Wednesday 25 January 2012

The tawse - thirty years on


My day started with a secondary headteachers' meeting at Firrhill High School. A range of issues were discussed including: timing of in service days, management restructuring, campus police officers, budgets and pupil exclusions. This latter topic often attracts media attention, particularly when annual statistics are published, and, on the thirtieth anniversary of corporal punishment ending in our schools, is an issue I wish to reflect on.

As one measure of indiscipline in schools, the number of exclusions from schools has decreased in recent years but, as is often erroneously reported in the press, this reduction is not because of targets set for schools and headteachers. The improvement is down to improved practices in schools and much stronger and effective joined up working between schools, parents and external agencies. During the past 16 years, as a senior manager in four different schools and as headteacher in two, I have never been asked to not exclude pupils or had a target set for me. I have excluded pupils in the past and will continue to do so when that response is merited. I am very clear that decisive intervention is necessary when, for example, a pupil persists in disrupting the learning of others.

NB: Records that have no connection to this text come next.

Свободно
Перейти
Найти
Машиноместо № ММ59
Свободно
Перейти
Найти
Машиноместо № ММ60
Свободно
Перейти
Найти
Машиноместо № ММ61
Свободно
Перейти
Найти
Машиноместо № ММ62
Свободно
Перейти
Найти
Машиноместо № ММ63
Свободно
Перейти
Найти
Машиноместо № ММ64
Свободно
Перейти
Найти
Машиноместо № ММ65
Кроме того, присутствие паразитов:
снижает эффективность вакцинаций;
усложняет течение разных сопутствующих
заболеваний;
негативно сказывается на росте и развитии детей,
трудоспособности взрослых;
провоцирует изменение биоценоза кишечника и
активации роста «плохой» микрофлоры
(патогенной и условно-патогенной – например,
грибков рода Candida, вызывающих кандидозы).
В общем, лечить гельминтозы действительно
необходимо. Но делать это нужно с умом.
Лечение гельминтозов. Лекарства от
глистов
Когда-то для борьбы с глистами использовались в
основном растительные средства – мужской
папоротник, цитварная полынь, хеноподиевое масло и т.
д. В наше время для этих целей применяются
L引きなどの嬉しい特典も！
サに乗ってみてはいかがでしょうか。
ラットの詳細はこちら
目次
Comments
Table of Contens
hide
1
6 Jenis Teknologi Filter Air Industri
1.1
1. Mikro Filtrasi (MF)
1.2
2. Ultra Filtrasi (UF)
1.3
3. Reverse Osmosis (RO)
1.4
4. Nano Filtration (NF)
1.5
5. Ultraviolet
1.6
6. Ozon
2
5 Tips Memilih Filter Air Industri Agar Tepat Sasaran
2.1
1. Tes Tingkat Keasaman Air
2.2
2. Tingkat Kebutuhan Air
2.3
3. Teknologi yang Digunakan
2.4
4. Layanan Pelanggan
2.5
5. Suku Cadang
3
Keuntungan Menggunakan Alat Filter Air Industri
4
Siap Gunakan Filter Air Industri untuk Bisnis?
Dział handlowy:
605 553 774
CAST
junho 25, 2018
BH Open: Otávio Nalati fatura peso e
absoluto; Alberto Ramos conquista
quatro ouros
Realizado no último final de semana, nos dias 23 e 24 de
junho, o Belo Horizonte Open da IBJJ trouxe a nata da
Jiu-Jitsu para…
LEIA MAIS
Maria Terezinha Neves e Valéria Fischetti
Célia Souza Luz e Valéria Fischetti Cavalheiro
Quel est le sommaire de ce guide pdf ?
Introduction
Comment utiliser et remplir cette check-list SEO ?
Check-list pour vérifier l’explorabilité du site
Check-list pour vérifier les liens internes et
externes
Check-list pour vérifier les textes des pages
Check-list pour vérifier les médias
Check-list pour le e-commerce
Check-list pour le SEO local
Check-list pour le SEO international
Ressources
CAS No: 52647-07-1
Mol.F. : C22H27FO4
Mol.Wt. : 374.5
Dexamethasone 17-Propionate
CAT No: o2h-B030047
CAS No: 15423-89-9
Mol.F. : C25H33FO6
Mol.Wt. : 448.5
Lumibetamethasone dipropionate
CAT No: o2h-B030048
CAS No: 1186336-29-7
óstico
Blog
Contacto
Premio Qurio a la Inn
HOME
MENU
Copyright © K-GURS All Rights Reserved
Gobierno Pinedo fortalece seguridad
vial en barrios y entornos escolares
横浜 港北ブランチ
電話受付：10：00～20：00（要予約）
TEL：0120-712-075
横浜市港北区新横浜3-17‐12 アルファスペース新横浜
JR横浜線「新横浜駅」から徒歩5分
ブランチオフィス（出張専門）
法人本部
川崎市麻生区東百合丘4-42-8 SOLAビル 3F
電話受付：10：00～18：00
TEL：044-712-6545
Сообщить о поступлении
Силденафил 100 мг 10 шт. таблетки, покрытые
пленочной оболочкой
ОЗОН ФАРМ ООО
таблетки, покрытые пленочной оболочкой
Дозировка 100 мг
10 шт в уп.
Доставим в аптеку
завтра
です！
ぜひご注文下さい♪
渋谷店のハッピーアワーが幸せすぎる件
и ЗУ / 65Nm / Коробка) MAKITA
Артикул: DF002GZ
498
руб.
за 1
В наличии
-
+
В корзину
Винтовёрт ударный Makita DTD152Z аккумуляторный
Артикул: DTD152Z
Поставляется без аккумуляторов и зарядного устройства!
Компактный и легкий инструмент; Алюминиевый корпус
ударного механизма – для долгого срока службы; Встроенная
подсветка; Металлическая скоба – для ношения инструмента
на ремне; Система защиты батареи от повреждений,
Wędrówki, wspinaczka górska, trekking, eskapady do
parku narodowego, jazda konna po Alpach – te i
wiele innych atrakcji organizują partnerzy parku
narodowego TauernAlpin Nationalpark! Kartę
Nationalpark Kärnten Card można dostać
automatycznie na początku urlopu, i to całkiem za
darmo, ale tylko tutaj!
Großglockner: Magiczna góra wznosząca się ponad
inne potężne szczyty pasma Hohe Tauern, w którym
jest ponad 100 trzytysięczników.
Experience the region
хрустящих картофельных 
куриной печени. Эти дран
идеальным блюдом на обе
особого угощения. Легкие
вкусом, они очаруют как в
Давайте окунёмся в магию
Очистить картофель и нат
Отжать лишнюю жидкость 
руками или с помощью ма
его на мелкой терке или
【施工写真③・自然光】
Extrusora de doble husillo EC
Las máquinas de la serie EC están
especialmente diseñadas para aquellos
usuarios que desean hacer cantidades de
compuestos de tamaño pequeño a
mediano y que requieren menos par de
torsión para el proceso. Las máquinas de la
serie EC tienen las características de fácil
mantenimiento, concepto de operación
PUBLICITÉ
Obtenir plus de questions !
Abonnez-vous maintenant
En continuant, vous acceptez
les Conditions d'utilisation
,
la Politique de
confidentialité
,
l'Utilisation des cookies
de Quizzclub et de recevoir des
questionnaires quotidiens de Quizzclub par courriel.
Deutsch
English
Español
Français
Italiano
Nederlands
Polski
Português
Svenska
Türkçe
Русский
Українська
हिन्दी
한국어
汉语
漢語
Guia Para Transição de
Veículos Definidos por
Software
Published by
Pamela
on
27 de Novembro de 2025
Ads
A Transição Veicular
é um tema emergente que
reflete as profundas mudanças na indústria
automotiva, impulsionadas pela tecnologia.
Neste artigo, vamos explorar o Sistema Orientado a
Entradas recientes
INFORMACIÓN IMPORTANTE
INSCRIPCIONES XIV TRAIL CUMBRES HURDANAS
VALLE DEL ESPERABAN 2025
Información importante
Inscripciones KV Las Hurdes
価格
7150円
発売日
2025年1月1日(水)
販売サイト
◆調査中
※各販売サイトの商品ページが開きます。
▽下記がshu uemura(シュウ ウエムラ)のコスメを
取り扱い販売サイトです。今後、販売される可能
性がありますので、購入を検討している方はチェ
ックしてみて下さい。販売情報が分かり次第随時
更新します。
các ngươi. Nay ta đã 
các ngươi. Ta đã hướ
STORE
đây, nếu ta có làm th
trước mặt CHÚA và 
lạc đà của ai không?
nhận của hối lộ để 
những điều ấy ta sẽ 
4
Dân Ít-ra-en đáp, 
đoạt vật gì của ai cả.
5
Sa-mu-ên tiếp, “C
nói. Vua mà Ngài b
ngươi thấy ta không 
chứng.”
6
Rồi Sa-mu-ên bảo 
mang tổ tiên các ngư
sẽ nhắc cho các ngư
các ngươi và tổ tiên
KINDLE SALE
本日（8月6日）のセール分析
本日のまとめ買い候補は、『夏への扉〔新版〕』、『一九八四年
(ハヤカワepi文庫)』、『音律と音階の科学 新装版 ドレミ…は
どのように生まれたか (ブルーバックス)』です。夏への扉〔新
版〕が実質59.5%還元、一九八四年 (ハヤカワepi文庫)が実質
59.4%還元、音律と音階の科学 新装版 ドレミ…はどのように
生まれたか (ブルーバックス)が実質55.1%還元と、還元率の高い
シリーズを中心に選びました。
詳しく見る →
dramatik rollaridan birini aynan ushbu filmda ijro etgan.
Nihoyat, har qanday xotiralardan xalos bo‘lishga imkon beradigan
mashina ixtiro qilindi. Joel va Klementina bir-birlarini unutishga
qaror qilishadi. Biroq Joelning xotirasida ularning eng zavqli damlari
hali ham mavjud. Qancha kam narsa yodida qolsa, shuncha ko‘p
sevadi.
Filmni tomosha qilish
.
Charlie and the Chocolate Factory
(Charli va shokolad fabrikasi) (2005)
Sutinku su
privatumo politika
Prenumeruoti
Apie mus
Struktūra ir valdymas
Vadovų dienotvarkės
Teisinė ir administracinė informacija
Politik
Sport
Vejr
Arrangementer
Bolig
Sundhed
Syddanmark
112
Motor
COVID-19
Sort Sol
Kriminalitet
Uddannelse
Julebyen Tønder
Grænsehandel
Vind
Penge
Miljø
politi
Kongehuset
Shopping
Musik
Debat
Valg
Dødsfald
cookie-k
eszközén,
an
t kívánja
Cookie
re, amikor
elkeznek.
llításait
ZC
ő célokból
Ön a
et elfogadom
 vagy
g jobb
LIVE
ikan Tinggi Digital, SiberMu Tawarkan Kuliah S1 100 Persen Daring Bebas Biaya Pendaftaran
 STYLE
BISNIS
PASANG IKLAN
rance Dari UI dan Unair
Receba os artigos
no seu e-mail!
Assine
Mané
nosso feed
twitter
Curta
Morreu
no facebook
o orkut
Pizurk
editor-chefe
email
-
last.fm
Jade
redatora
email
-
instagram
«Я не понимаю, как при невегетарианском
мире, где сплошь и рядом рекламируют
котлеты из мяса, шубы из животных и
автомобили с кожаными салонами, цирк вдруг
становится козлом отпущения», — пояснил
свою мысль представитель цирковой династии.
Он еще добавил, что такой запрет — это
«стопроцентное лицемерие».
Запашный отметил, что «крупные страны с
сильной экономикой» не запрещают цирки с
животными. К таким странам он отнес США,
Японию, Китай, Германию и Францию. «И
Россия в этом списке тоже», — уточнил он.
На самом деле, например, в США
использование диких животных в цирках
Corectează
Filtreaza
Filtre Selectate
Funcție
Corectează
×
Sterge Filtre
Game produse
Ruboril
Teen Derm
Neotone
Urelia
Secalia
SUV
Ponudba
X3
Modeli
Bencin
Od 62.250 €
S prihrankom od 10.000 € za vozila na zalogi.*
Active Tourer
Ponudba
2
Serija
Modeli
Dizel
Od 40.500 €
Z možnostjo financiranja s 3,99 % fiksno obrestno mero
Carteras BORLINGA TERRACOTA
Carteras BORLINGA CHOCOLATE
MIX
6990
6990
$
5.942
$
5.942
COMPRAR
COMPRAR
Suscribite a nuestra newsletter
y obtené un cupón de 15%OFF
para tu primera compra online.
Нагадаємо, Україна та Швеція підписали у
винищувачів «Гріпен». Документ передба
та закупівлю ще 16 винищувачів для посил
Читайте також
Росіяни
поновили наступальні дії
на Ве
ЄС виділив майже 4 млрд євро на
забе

When I started teaching in 1982, the same year that the 'belt' or 'tawse' was discontinued following a European court ruling, many teachers who had been over reliant on using the belt, took time to adapt and develop new strategies. In 2012, 30 years later, I believe that schools, with a new generation of teachers, are in a much healthier and better place. Teachers no longer rely exclusively on fear as a means of controlling pupils. Nowadays, the onus is on developing relationships with pupils based on shared values, trust and mutual respect, in much the same way as parents would wish to raise their children. Continuing to base the relationships we have with the children in our care on these qualities will, in my view, go some way to ensuring that standards of discipline in schools continue to improve in the years ahead.